Le Rassemblement national: une évolution tranquille vers la conquête du pouvoir

  • Marine Le Pen navigue avec aisance, capitalisant sur chaque faux pas de la majorité présidentielle qui doit faire face à la colère des Français et à leurs préoccupations
  • Dans ses vœux pour 2024, elle a clairement indiqué que cette année sera celle «de la confirmation de la pertinence de nos idées», appelant au rassemblement derrière Jordan Bardella aux élections européennes

PARIS: Si les malheurs des uns font vraiment le bonheur des autres, tel serait le cas du président, Emmanuel Macron, et du Rassemblement national (RN), parti d’opposition d’extrême droite dirigé par Jordan Bardella, anciennement sous la direction de Marine Le Pen.

Le nouveau Premier ministre, Gabriel Attal, venait à peine de terminer son discours de politique générale devant l’Assemblée nationale que Marine Le Pen trouvait adéquat de commenter laconiquement les propos de M. Attal de «rituel presque mécanique».

Déambulant avec flegme, dans le grand couloir du Parlement, elle précise aux journalistes qui l’interrogent que le jeune Premier ministre n’a livré aux députés et à la France qu’un «catalogue» et «une succession de promesses diverses et variées».

Enfonçant le clou, elle ajoute que Gabriel Attal a précisé «tenter d’accommoder un peu de la droite et un peu de la gauche», fustigeant ainsi un manque de vision politique claire à la hauteur de la gravité de la situation que traverse le pays.

En effet, parmi les nombreuses critiques de tous bords entendues le mardi 30 janvier, celles de Mme Le Pen avaient une connotation toute particulière.

L’alliance de la gauche et de l’extrême gauche (incarnée par la France insoumise), baptisée «Nouvelle Union populaire écologique et sociale» (Nupes) et tissée à la hâte au lendemain des élections législatives de 2022, n’a pas tardé à faire long feu.

L’une des raisons est qu’elle est adossée à une majorité parlementaire de quatre-vingt-huit députés, qui fait du RN la principale force d’opposition, face à Renaissance, le parti présidentiel, qui n’a qu’une majorité relative.

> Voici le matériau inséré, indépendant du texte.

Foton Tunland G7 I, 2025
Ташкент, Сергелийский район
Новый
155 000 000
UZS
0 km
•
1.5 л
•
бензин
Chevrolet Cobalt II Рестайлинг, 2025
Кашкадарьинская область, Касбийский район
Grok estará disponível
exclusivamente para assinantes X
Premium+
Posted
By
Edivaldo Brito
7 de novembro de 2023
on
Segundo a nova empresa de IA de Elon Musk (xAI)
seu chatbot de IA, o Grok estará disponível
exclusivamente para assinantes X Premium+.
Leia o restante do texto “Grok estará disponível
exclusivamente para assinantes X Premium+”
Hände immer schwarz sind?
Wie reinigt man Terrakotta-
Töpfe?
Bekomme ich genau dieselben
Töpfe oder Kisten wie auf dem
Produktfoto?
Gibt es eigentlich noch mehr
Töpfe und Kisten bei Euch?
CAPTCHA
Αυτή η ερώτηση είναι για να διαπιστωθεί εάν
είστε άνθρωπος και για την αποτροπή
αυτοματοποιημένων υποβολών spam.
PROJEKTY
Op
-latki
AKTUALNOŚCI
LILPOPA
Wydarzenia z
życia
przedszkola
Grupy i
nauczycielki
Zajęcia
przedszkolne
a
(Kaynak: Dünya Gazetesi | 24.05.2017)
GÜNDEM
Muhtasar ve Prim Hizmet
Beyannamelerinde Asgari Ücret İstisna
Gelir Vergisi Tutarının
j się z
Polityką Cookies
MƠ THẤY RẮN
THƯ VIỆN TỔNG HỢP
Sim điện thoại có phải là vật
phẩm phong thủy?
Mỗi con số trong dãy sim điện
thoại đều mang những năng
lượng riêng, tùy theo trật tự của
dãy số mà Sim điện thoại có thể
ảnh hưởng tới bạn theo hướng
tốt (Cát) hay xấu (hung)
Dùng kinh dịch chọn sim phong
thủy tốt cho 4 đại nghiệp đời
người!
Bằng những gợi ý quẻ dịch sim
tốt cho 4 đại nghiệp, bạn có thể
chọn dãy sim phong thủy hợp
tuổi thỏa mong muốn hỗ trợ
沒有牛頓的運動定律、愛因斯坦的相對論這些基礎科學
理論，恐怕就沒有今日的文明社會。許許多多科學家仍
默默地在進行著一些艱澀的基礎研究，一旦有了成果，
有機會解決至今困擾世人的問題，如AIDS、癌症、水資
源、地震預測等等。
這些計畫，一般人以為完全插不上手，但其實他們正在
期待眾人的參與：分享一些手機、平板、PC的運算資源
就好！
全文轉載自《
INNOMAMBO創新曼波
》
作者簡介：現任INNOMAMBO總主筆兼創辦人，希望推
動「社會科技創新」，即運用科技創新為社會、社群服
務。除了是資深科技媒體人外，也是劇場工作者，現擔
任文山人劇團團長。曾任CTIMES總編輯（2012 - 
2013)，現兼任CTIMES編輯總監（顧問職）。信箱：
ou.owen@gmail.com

L’autre raison est que, laminées par l’élection de M. Macron en 2017, les oppositions de droite comme de gauche n’ont pas réussi à remonter la pente depuis.

L’alliance de la gauche et de l’extrême gauche (incarnée par la France insoumise), baptisée «Nouvelle Union populaire écologique et sociale» (Nupes) et tissée à la hâte au lendemain des élections législatives de 2022, n’a pas tardé à faire long feu. La droite est quant à elle dans un état de décomposition latente, incapable de retrouver son unité ou de se doter d’un leader.

L’absence de majorité présidentielle absolue avait fragilisé l’ancienne Première ministre, Élisabeth Borne, l’obligeant à chaque vote de loi à rechercher des appuis chez les opposants et à défaut, à contourner le plus souvent les parlementaires en ayant recours à l’article 49.3 de la Constitution.

Le même cas de figure perdure, et M. Attal, tout comme Mme Borne avant lui, devra s’évertuer à son tour à trouver des stratégies pour poursuivre les réformes et avancer.

Dans le même temps, Marine Le Pen navigue avec aisance, capitalisant sur chaque faux pas de la majorité présidentielle qui doit faire face à la colère des Français et à leurs préoccupations.

Les défis sont nombreux, allant du pouvoir d'achat à la dégradation des services publics tels que la santé, l'éducation, les transports et le logement. En outre, il y a des mécontentements et des revendications spécifiques à certains secteurs.

 

Dès sa désignation à la tête du gouvernement, Gabriel Attal a dû s’atteler à trouver une solution au mécontentement des agriculteurs qui menaçaient d’encercler Paris tandis que Mme Le Pen se contentait de surfer sur la colère paysanne

Dès sa désignation à la tête du gouvernement, Gabriel Attal a dû s’atteler à trouver une solution au mécontentement des agriculteurs qui menaçaient d’encercler Paris tandis que Mme Le Pen se contentait de surfer sur la colère paysanne.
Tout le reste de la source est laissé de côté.